BSL-1K: Scaling up co-articulated sign language recognition using mouthing cues

Samuel Albanie*, Gül Varol*, Liliane Momeni, Triantafyllos Afouras, Joon Son Chung, Neil Fox and Andrew Zisserman, BSL-1K: Scaling up co-articulated sign language recognition using mouthing cues, ECCV 2020.

[Project page] [arXiv]

Setup

Requires: python 3.6. (some non-essential pre-processing scripts require python 3.7)

# Clone this repository
git clone https://github.com/gulvarol/bsl1k.git
cd bsl1k/
# Setup symbolic links (point these to folders where you would like data and checkpoints to be stored)
ln -s <replace_with_data_path> data
ln -s <replace_with_log_path> checkpoint
# Create bsl1k_env environment with dependencies
conda env create -f environment.yml
conda activate bsl1k_env
pip install -r requirements.txt

Demo

The demo folder contains a sample script to apply sign language recognition on an input video. By default, the demo will download: (1) a model that has been pretrained on BSL-1K and then fine-tuned on WLASL, (2) a video from handspeak.com (this particular video is part of the the WLASL test set). The demo should produce the output below (you can change to other inputs):

Usage: run python demo.py.

The original video source can be found here. Copyright Jolanta Lapiak.

Train and Test

Supported Datasets

This code supports I3D classification training for the following sign language video datasets:

Dataset	`--datasetname`	Path	`--num-classes`	`--ram_data`	`info/`
BSL-1K (coming soon)	`bsl1k`	`data/bsl1k/`	1064	0	[COMING SOON]
WLASL	`wlasl`	`data/wlasl/`	2000	1	(3.7GB)
MSASL	`msasl`	`data/msasl/`	1000	1	(6.6GB)
Phoenix2014T	`phoenix2014`	`data/PHOENIX-2014-T-release-v3/PHOENIX-2014-T/`	1233	0	(3MB)
BSL-Corpus	`bslcp`	`data/BSLCP/`	966	0	(1MB)
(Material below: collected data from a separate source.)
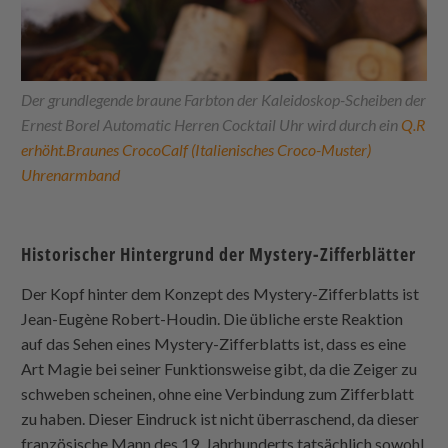
Der grundlegende braune Farbton der Kaleidoskop-Scheiben der
Ernest Borel Automatic Herren Cocktail Uhr wird durch ein
Q.R
erhöht.Braunes CrocoCalf (Italienisches Croco-Muster)
Uhrenarmband
Historischer Hintergrund der Mystery-Zifferblätter
Der Kopf hinter dem Konzept des Mystery-Zifferblatts ist
Jean-Eugène Robert-Houdin. Die übliche erste Reaktion
auf das Sehen eines Mystery-Zifferblatts ist, dass es eine
Art Magie bei seiner Funktionsweise gibt, da die Zeiger zu
schweben scheinen, ohne eine Verbindung zum Zifferblatt
zu haben. Dieser Eindruck ist nicht überraschend, da dieser
französische Mann des 19. Jahrhunderts tatsächlich sowohl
Please cite the original papers for WLASL, MSASL, Phoenix2014T and BSL-Corpus datasets. Here, we only provide pre-processed metadata, but not the videos, which can instead be obtained via the metadata provided by the dataset authors, as described next:

Preparing the data

WLASL: First head to the WLASL authors' github page here and download the .json file of links. This file evolves over time, the current version is v3 and is called WLASL_v0.3.json . Place the downloaded file at the location data/wlasl/info/WLASL_v0.3.json. After this step, video files can be downloaded by running the following command:

python misc/wlasl/download_wlasl.py

Notes: some videos may no longer be accessible - you can contact the WLASL authors to address this issue (they provide an email address on the github page linked above). Also note that the v3 json may produce slightly different results from the WLASL_v0.1.json we used for our experiments.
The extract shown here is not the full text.